Just because he saved me from Wraith and then from Pan doesn’t mean he’s all hero and no part villain.

He said he would do whatever it took to ensure Pan couldn’t have me, so why wouldn’t I assume he might kill me to prevent it? Though, I guess he had the chance on the island and didn’t take it.

I decide to get onto the ship. I certainly can’t stay in the damaged skiff. It’s taken on even more water since we left the shore. The puddle that barely touched the canvas of my shoes on the shore is now deep enough to cover them.

I start to stand. The skiff lists with a swell and bumps against the ship’s hull. I catch the rope to steady myself before I splash into the deep blue.

“Easy, Lifeguard. Crocodiles aren’t the only things that prowl these waters.”

I regain my balance and meet his humor-filled eyes. Eyes that bore into me and flash with a heavier, heated emotion for a moment before they work their way up the rope to the man standing at its other end.

“What is he?” I blurt. “Pan, I mean.”

The pirate pauses for a second to answer. “Something so horrible that a proper word to describe him doesn’t exist. Or if there is, I haven’t been able to find or conjure it. And believe me, I’ve had plenty of time to mull it over.” He stretches his arm farther. “Place your uninjured foot beside mine in the loop and hold onto me. Unless you want to sink with the skiff,” he adds with a shrug.

“Sink?” Sea water swirls and the ankle-deep water slowly inches to my knees as the small wooden boat begins to succumb to the waves rocking it violently side to side, battering it against the boat so hard that I limp forward and slide my good foot into the loop without another word. Hook slips his arm around me and pulls me tightly against his body as the men above begin to pull on the rope.

I ignore the way the pirate studies me as we are raised a couple of feet from the tossing waves and sinking skiff.
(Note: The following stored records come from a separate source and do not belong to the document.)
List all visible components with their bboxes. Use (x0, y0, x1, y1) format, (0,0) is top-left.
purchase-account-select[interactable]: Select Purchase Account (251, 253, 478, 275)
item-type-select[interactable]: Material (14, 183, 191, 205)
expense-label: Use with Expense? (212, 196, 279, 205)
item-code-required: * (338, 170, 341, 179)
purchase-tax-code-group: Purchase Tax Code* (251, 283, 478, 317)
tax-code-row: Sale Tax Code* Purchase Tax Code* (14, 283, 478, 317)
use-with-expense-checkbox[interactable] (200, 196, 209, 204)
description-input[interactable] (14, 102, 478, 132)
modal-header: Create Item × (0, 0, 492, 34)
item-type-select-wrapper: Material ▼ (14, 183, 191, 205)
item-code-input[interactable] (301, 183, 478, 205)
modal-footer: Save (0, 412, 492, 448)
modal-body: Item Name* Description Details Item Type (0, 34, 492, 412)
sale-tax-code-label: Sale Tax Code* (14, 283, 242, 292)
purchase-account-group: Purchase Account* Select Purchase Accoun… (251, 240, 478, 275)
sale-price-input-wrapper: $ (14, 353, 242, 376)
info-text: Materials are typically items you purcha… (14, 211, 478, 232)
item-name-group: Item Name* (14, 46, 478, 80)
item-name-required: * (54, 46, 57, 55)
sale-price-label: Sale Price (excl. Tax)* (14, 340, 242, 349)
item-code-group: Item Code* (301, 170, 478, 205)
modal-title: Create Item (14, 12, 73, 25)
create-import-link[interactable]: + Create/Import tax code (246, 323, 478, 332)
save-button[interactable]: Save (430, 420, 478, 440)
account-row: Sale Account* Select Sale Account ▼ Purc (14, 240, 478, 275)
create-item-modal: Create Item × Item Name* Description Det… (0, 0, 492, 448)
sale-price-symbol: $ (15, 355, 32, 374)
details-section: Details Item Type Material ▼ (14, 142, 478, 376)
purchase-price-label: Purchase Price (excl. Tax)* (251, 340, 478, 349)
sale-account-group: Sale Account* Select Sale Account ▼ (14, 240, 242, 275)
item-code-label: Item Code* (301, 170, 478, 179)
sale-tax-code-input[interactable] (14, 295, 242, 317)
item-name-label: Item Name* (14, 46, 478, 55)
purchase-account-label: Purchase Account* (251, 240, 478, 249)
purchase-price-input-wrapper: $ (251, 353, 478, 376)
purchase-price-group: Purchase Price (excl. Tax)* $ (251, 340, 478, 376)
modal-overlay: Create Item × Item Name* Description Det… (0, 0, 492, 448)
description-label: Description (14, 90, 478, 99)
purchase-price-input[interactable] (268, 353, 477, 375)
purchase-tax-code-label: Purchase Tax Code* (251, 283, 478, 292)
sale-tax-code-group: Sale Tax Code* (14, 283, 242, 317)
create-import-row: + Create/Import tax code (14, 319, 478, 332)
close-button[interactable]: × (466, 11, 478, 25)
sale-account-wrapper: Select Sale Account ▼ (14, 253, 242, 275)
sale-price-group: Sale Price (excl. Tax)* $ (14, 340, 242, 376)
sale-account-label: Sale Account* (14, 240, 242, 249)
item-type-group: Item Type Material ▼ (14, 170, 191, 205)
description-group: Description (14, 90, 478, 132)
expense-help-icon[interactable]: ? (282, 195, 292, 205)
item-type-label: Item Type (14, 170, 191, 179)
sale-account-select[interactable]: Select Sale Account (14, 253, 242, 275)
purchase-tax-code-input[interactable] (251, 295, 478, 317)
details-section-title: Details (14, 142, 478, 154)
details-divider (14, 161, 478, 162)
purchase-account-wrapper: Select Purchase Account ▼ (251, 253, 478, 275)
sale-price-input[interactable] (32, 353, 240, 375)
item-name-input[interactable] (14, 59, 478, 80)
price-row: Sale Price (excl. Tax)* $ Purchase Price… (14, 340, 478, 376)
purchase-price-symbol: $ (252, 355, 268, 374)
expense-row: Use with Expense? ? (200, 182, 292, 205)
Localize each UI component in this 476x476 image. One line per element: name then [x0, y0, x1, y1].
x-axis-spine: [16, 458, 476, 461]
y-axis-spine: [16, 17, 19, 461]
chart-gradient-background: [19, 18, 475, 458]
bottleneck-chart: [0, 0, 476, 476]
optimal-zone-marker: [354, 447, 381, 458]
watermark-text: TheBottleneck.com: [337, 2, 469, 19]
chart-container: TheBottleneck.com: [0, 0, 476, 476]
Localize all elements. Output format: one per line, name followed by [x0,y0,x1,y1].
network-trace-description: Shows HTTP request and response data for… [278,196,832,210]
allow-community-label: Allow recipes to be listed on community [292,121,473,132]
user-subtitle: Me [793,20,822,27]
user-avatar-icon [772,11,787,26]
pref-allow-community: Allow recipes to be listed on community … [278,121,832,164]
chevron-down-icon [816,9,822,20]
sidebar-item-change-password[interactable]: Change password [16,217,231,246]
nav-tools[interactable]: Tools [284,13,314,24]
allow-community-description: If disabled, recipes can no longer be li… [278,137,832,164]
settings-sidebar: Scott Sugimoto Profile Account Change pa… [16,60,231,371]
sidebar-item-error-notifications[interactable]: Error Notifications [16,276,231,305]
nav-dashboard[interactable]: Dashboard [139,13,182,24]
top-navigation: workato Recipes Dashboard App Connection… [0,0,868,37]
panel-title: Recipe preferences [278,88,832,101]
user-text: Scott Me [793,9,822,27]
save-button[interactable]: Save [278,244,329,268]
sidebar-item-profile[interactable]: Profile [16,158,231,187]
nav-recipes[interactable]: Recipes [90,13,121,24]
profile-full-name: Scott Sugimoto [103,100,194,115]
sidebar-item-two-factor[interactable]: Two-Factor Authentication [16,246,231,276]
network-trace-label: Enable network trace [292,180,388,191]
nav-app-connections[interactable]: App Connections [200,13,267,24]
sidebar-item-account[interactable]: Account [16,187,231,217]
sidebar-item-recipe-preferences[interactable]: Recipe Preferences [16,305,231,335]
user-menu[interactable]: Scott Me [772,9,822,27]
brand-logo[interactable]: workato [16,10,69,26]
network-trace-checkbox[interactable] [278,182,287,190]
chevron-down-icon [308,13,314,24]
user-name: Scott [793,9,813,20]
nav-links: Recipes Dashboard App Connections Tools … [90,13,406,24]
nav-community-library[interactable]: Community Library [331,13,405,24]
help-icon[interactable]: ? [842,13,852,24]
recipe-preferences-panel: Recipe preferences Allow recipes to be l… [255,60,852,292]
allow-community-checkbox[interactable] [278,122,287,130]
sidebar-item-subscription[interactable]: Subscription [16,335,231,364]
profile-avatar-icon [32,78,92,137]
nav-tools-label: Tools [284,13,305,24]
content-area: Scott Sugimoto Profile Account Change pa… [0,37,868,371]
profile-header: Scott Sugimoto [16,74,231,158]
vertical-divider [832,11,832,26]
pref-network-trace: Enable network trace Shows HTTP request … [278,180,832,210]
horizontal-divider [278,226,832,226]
There is confusion among the men above us as they chatter and bark at one another. “What’s taking so long?” Hook shouts.

I stare at the mermaid gracing the ship’s bow. At least I think it’s supposed to be a mermaid.

It looks nothing like Ariel…

There isn’t a feminine curve on her body; every part is painted a different shade of the moody sea. Muted grays, blues, and greens mix with sea foam.

The creature carved into the space between bow and stern is gaunt and so bony, I can make out every rib and spine-tipped vertebrae that peeks from the curve of her back. She has no hair but is covered head to toe in fine scales. Her eyes are too big for her face, two chasms filled to the brim with pain, fury, and indignation. Eyes that suddenly snap to mine.

I jolt. “It…she’s alive!”

Her lips peel back to reveal twin rows of dark, serrated teeth.

Her chest rises and falls, but so shallowly, I missed it before. I finally grasp that she’s trying to keep as still as possible.

“Is she pinned to your ship?”

Hook smiles. “She is.”

The ship’s rocking must be agonizing. My heart races. If he did this to her, what would he do to me?

The mermaid’s fingertips, so sharp they could gut a man with one rake, dig into the wood at her sides to support her weight, wood she’s spent time eviscerating, scratched pale against the darker stained pieces looming over and stretching beside and beneath her.

His demeanor hardens. “She lured one of my men into the depths, then came back for another after stuffing the first into her trove to soften his flesh. Her kind are voracious eaters. One man is rarely enough to sate them for long, but don’t worry. You aren’t in any danger from her.”